SUPPLIED DATA ->

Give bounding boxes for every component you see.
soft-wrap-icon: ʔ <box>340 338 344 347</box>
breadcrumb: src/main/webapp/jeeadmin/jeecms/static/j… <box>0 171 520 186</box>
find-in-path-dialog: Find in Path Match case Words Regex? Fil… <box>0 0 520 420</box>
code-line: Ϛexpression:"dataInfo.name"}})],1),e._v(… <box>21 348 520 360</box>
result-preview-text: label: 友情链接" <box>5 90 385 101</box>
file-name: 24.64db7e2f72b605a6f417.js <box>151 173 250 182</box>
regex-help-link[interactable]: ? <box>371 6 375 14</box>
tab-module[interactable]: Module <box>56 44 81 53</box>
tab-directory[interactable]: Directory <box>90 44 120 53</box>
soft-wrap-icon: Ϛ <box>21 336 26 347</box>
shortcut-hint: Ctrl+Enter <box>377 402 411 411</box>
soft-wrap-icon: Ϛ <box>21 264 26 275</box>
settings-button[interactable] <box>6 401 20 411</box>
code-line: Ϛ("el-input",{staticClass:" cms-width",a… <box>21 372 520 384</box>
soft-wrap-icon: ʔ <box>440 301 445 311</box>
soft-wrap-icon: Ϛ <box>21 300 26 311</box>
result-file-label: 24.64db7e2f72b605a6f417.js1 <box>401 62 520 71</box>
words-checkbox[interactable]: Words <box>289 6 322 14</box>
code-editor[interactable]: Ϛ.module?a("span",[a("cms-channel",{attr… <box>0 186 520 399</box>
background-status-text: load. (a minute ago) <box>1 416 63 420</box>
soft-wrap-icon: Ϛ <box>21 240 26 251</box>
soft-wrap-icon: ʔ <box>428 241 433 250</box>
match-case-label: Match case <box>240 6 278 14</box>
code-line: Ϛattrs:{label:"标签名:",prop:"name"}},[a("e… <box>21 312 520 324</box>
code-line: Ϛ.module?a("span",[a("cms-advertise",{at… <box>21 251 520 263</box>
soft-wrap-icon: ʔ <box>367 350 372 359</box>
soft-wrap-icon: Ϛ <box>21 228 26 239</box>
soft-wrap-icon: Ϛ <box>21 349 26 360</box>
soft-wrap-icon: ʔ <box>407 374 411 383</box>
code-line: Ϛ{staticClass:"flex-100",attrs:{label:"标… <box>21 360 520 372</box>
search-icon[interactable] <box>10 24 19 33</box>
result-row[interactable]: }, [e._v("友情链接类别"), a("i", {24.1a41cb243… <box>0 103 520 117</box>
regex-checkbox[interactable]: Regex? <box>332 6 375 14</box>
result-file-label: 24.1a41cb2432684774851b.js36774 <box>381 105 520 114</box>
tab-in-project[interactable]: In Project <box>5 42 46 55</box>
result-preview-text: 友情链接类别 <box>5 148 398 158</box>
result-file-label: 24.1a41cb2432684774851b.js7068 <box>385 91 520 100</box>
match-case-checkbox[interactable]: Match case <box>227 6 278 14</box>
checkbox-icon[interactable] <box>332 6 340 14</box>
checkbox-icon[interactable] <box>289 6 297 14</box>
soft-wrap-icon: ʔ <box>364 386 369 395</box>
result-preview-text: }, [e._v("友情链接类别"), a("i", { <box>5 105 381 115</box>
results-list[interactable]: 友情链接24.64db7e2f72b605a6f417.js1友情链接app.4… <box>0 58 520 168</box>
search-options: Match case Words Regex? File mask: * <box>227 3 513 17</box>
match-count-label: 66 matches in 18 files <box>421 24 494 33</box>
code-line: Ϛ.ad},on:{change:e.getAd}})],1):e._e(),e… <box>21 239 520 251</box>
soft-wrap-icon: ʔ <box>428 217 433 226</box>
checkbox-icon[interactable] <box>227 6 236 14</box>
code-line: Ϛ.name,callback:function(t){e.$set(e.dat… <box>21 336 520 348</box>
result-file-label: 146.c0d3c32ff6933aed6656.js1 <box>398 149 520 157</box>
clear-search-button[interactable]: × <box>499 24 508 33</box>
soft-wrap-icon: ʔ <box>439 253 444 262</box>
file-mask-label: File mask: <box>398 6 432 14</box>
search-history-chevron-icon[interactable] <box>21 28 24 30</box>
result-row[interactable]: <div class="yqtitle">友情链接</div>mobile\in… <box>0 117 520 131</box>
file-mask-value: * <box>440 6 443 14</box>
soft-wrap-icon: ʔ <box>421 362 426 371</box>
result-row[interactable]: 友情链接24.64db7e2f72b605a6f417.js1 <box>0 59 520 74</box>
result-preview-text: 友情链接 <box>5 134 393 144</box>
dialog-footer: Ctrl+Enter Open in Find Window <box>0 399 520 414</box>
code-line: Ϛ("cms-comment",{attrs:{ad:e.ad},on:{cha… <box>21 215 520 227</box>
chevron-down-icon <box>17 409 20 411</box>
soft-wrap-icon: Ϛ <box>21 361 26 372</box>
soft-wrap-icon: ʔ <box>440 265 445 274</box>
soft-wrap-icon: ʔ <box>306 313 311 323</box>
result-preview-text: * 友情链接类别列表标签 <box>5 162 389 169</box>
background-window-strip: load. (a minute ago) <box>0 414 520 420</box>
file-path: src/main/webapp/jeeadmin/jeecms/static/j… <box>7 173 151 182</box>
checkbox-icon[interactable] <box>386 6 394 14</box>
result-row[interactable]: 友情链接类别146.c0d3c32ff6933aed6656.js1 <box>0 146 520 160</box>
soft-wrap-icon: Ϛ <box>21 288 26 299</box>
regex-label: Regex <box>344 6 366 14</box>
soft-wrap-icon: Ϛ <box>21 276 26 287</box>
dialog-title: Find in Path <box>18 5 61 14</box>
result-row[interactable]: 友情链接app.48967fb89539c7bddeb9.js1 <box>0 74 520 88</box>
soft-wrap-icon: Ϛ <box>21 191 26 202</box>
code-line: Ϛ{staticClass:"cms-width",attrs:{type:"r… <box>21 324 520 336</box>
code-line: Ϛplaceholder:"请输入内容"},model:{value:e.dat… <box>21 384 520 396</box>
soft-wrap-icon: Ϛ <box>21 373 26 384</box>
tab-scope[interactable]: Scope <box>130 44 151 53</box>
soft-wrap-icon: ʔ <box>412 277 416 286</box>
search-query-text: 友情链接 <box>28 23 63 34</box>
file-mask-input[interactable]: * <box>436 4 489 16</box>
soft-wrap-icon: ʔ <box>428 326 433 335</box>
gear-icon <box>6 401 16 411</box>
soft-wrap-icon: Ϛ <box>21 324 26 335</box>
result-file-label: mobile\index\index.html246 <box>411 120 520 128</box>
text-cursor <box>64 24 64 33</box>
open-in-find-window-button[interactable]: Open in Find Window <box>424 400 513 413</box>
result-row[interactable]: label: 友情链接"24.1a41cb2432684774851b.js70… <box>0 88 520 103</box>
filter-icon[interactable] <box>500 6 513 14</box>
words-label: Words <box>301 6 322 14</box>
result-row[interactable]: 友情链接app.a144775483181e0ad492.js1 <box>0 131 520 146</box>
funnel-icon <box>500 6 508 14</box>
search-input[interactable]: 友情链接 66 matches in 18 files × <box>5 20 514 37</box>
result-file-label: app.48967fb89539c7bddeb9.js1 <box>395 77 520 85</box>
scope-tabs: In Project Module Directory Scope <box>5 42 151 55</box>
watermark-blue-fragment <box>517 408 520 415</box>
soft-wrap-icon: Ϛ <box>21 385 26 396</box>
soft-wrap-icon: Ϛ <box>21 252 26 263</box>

TASK STATEMENT -> Every entry should be output exactly as written, please.

YOUR RESPONSE ->
Give bounding boxes for every component you see.
soft-wrap-icon: ʔ <box>340 338 344 347</box>
breadcrumb: src/main/webapp/jeeadmin/jeecms/static/j… <box>0 171 520 186</box>
find-in-path-dialog: Find in Path Match case Words Regex? Fil… <box>0 0 520 420</box>
code-line: Ϛexpression:"dataInfo.name"}})],1),e._v(… <box>21 348 520 360</box>
result-preview-text: label: 友情链接" <box>5 90 385 101</box>
file-name: 24.64db7e2f72b605a6f417.js <box>151 173 250 182</box>
regex-help-link[interactable]: ? <box>371 6 375 14</box>
tab-module[interactable]: Module <box>56 44 81 53</box>
tab-directory[interactable]: Directory <box>90 44 120 53</box>
soft-wrap-icon: Ϛ <box>21 336 26 347</box>
shortcut-hint: Ctrl+Enter <box>377 402 411 411</box>
soft-wrap-icon: Ϛ <box>21 264 26 275</box>
settings-button[interactable] <box>6 401 20 411</box>
code-line: Ϛ("el-input",{staticClass:" cms-width",a… <box>21 372 520 384</box>
soft-wrap-icon: ʔ <box>440 301 445 311</box>
soft-wrap-icon: Ϛ <box>21 300 26 311</box>
result-file-label: 24.64db7e2f72b605a6f417.js1 <box>401 62 520 71</box>
words-checkbox[interactable]: Words <box>289 6 322 14</box>
code-editor[interactable]: Ϛ.module?a("span",[a("cms-channel",{attr… <box>0 186 520 399</box>
background-status-text: load. (a minute ago) <box>1 416 63 420</box>
soft-wrap-icon: Ϛ <box>21 240 26 251</box>
soft-wrap-icon: ʔ <box>428 241 433 250</box>
match-case-label: Match case <box>240 6 278 14</box>
code-line: Ϛattrs:{label:"标签名:",prop:"name"}},[a("e… <box>21 312 520 324</box>
code-line: Ϛ.module?a("span",[a("cms-advertise",{at… <box>21 251 520 263</box>
soft-wrap-icon: ʔ <box>367 350 372 359</box>
soft-wrap-icon: Ϛ <box>21 228 26 239</box>
soft-wrap-icon: Ϛ <box>21 349 26 360</box>
soft-wrap-icon: ʔ <box>407 374 411 383</box>
code-line: Ϛ{staticClass:"flex-100",attrs:{label:"标… <box>21 360 520 372</box>
search-icon[interactable] <box>10 24 19 33</box>
result-row[interactable]: }, [e._v("友情链接类别"), a("i", {24.1a41cb243… <box>0 103 520 117</box>
regex-checkbox[interactable]: Regex? <box>332 6 375 14</box>
result-file-label: 24.1a41cb2432684774851b.js36774 <box>381 105 520 114</box>
tab-in-project[interactable]: In Project <box>5 42 46 55</box>
result-preview-text: 友情链接类别 <box>5 148 398 158</box>
result-file-label: 24.1a41cb2432684774851b.js7068 <box>385 91 520 100</box>
match-case-checkbox[interactable]: Match case <box>227 6 278 14</box>
checkbox-icon[interactable] <box>332 6 340 14</box>
checkbox-icon[interactable] <box>289 6 297 14</box>
soft-wrap-icon: ʔ <box>364 386 369 395</box>
result-preview-text: }, [e._v("友情链接类别"), a("i", { <box>5 105 381 115</box>
results-list[interactable]: 友情链接24.64db7e2f72b605a6f417.js1友情链接app.4… <box>0 58 520 168</box>
search-options: Match case Words Regex? File mask: * <box>227 3 513 17</box>
match-count-label: 66 matches in 18 files <box>421 24 494 33</box>
code-line: Ϛ.ad},on:{change:e.getAd}})],1):e._e(),e… <box>21 239 520 251</box>
soft-wrap-icon: ʔ <box>428 217 433 226</box>
checkbox-icon[interactable] <box>227 6 236 14</box>
code-line: Ϛ.name,callback:function(t){e.$set(e.dat… <box>21 336 520 348</box>
result-file-label: 146.c0d3c32ff6933aed6656.js1 <box>398 149 520 157</box>
clear-search-button[interactable]: × <box>499 24 508 33</box>
soft-wrap-icon: ʔ <box>439 253 444 262</box>
file-mask-label: File mask: <box>398 6 432 14</box>
search-history-chevron-icon[interactable] <box>21 28 24 30</box>
result-row[interactable]: <div class="yqtitle">友情链接</div>mobile\in… <box>0 117 520 131</box>
file-mask-value: * <box>440 6 443 14</box>
soft-wrap-icon: ʔ <box>421 362 426 371</box>
result-row[interactable]: 友情链接24.64db7e2f72b605a6f417.js1 <box>0 59 520 74</box>
result-preview-text: 友情链接 <box>5 134 393 144</box>
dialog-footer: Ctrl+Enter Open in Find Window <box>0 399 520 414</box>
code-line: Ϛ("cms-comment",{attrs:{ad:e.ad},on:{cha… <box>21 215 520 227</box>
chevron-down-icon <box>17 409 20 411</box>
soft-wrap-icon: Ϛ <box>21 361 26 372</box>
soft-wrap-icon: ʔ <box>440 265 445 274</box>
soft-wrap-icon: ʔ <box>306 313 311 323</box>
result-preview-text: * 友情链接类别列表标签 <box>5 162 389 169</box>
background-window-strip: load. (a minute ago) <box>0 414 520 420</box>
file-path: src/main/webapp/jeeadmin/jeecms/static/j… <box>7 173 151 182</box>
checkbox-icon[interactable] <box>386 6 394 14</box>
result-row[interactable]: 友情链接类别146.c0d3c32ff6933aed6656.js1 <box>0 146 520 160</box>
soft-wrap-icon: Ϛ <box>21 288 26 299</box>
regex-label: Regex <box>344 6 366 14</box>
soft-wrap-icon: Ϛ <box>21 276 26 287</box>
dialog-title: Find in Path <box>18 5 61 14</box>
result-row[interactable]: 友情链接app.48967fb89539c7bddeb9.js1 <box>0 74 520 88</box>
soft-wrap-icon: Ϛ <box>21 191 26 202</box>
code-line: Ϛ{staticClass:"cms-width",attrs:{type:"r… <box>21 324 520 336</box>
code-line: Ϛplaceholder:"请输入内容"},model:{value:e.dat… <box>21 384 520 396</box>
soft-wrap-icon: Ϛ <box>21 373 26 384</box>
tab-scope[interactable]: Scope <box>130 44 151 53</box>
soft-wrap-icon: ʔ <box>412 277 416 286</box>
search-query-text: 友情链接 <box>28 23 63 34</box>
file-mask-input[interactable]: * <box>436 4 489 16</box>
soft-wrap-icon: ʔ <box>428 326 433 335</box>
gear-icon <box>6 401 16 411</box>
soft-wrap-icon: Ϛ <box>21 324 26 335</box>
result-file-label: mobile\index\index.html246 <box>411 120 520 128</box>
text-cursor <box>64 24 64 33</box>
open-in-find-window-button[interactable]: Open in Find Window <box>424 400 513 413</box>
result-row[interactable]: label: 友情链接"24.1a41cb2432684774851b.js70… <box>0 88 520 103</box>
filter-icon[interactable] <box>500 6 513 14</box>
words-label: Words <box>301 6 322 14</box>
result-row[interactable]: 友情链接app.a144775483181e0ad492.js1 <box>0 131 520 146</box>
funnel-icon <box>500 6 508 14</box>
search-input[interactable]: 友情链接 66 matches in 18 files × <box>5 20 514 37</box>
result-file-label: app.48967fb89539c7bddeb9.js1 <box>395 77 520 85</box>
scope-tabs: In Project Module Directory Scope <box>5 42 151 55</box>
watermark-blue-fragment <box>517 408 520 415</box>
soft-wrap-icon: Ϛ <box>21 385 26 396</box>
soft-wrap-icon: Ϛ <box>21 252 26 263</box>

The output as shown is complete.